■ **SOURCE DATA**
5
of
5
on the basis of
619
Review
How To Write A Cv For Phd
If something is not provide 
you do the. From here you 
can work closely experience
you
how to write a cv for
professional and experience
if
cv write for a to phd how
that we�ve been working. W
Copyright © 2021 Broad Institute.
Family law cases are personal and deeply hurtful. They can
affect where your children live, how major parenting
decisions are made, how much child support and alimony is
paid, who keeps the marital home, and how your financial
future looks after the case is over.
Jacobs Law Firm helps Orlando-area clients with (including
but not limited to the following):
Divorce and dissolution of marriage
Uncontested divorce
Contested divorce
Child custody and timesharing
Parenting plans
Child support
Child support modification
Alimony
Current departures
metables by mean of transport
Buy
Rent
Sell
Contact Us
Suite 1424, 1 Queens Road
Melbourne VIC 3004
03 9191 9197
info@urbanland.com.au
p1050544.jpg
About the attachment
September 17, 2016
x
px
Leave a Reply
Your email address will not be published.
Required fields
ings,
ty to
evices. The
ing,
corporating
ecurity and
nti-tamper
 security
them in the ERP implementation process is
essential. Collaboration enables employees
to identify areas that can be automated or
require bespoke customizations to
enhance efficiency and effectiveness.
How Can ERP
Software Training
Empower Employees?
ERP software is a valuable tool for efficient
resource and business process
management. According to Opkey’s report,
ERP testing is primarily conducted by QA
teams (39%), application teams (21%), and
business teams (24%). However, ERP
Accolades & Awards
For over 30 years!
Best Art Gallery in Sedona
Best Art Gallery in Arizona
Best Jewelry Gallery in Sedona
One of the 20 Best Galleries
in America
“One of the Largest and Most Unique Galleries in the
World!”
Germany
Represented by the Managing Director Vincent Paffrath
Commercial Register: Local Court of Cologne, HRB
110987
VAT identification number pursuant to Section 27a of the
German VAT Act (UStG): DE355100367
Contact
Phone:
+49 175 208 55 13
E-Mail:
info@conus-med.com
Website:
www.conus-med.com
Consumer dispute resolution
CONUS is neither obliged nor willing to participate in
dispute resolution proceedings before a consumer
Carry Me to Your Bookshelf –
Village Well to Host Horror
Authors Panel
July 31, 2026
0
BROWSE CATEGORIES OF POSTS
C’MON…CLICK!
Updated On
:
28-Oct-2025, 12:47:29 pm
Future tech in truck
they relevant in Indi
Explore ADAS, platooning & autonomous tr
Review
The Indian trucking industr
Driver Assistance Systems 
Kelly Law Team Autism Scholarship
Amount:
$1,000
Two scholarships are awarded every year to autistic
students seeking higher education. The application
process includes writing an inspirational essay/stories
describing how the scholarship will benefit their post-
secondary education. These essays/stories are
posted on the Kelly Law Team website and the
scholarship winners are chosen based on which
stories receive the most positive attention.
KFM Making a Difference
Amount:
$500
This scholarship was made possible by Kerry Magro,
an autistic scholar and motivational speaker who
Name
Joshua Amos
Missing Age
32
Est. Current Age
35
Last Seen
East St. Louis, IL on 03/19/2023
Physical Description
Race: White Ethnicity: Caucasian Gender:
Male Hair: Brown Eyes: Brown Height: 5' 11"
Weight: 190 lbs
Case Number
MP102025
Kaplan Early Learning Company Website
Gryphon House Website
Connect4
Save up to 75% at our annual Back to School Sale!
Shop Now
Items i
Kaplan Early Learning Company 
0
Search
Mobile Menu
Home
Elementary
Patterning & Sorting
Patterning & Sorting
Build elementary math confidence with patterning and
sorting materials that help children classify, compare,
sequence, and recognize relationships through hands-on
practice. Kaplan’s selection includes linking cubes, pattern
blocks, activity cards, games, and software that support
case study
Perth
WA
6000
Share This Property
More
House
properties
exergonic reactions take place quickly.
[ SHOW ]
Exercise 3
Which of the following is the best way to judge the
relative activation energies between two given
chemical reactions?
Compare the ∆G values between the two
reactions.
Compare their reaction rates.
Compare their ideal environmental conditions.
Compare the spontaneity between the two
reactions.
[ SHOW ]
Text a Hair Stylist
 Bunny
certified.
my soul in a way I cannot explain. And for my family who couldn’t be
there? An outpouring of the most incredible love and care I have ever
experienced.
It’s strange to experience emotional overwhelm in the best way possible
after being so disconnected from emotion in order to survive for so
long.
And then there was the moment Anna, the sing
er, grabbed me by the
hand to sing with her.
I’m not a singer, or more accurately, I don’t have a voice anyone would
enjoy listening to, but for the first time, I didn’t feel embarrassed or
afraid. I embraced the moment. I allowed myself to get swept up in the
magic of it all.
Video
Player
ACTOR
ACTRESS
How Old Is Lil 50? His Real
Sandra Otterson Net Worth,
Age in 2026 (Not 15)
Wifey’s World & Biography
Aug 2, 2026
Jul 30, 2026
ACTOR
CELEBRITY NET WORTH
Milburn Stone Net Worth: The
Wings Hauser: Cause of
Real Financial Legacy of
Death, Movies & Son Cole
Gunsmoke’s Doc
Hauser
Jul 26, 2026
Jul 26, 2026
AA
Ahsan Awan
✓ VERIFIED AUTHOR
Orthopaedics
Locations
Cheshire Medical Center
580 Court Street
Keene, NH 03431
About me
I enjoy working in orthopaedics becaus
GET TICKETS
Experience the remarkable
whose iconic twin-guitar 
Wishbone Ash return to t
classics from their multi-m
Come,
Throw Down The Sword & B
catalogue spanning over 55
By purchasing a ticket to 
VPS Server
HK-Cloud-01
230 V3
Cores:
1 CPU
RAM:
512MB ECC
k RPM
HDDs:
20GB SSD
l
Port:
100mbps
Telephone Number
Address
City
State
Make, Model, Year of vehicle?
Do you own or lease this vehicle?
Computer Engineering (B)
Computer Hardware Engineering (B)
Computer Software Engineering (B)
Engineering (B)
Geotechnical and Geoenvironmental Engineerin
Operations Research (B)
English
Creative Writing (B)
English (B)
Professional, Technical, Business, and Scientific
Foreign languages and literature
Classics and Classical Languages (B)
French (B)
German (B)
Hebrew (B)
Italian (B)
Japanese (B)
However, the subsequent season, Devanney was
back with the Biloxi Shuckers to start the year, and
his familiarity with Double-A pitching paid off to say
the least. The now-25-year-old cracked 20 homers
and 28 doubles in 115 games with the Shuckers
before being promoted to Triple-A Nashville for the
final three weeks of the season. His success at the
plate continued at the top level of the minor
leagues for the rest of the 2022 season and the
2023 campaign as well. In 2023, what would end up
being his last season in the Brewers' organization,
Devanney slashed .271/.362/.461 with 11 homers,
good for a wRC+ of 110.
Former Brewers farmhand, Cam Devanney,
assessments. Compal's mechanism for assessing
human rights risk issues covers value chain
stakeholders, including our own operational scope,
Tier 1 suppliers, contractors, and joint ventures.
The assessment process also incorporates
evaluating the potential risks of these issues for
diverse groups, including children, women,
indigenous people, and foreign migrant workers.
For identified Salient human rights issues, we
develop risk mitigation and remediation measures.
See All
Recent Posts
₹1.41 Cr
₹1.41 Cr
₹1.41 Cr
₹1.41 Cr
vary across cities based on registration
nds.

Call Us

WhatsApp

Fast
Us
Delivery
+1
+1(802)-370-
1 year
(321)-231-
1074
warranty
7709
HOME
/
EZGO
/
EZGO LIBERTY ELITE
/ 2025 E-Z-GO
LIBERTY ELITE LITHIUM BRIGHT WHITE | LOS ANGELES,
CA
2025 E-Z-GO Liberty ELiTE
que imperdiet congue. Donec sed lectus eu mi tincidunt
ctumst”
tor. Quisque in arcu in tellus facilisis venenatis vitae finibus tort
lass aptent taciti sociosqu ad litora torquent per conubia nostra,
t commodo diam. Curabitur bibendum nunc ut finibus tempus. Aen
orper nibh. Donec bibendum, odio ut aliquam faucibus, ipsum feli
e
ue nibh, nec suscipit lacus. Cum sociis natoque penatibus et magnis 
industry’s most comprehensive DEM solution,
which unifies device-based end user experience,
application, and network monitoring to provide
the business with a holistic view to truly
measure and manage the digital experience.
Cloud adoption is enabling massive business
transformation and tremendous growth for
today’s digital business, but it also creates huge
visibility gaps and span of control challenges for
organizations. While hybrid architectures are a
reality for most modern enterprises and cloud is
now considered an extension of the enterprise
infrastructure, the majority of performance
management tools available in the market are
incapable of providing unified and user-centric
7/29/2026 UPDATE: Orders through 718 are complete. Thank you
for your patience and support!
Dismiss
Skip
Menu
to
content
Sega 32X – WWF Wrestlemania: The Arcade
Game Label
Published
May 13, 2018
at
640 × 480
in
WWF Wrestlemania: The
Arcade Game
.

■ **TASK DETAILS**
When you reach the line holding "BROWSE CATEGORIES OF POSTS" in the records above, begin reproducing exactly, stop after the line holding "my soul in a", and output nothing else.

■ **RESULT OF THE TASK**
BROWSE CATEGORIES OF POSTS
C’MON…CLICK!
Updated On
:
28-Oct-2025, 12:47:29 pm
Future tech in truck
they relevant in Indi
Explore ADAS, platooning & autonomous tr
Review
The Indian trucking industr
Driver Assistance Systems 
Kelly Law Team Autism Scholarship
Amount:
$1,000
Two scholarships are awarded every year to autistic
students seeking higher education. The application
process includes writing an inspirational essay/stories
describing how the scholarship will benefit their post-
secondary education. These essays/stories are
posted on the Kelly Law Team website and the
scholarship winners are chosen based on which
stories receive the most positive attention.
KFM Making a Difference
Amount:
$500
This scholarship was made possible by Kerry Magro,
an autistic scholar and motivational speaker who
Name
Joshua Amos
Missing Age
32
Est. Current Age
35
Last Seen
East St. Louis, IL on 03/19/2023
Physical Description
Race: White Ethnicity: Caucasian Gender:
Male Hair: Brown Eyes: Brown Height: 5' 11"
Weight: 190 lbs
Case Number
MP102025
Kaplan Early Learning Company Website
Gryphon House Website
Connect4
Save up to 75% at our annual Back to School Sale!
Shop Now
Items i
Kaplan Early Learning Company 
0
Search
Mobile Menu
Home
Elementary
Patterning & Sorting
Patterning & Sorting
Build elementary math confidence with patterning and
sorting materials that help children classify, compare,
sequence, and recognize relationships through hands-on
practice. Kaplan’s selection includes linking cubes, pattern
blocks, activity cards, games, and software that support
case study
Perth
WA
6000
Share This Property
More
House
properties
exergonic reactions take place quickly.
[ SHOW ]
Exercise 3
Which of the following is the best way to judge the
relative activation energies between two given
chemical reactions?
Compare the ∆G values between the two
reactions.
Compare their reaction rates.
Compare their ideal environmental conditions.
Compare the spontaneity between the two
reactions.
[ SHOW ]
Text a Hair Stylist
 Bunny
certified.
my soul in a way I cannot explain. And for my family who couldn’t be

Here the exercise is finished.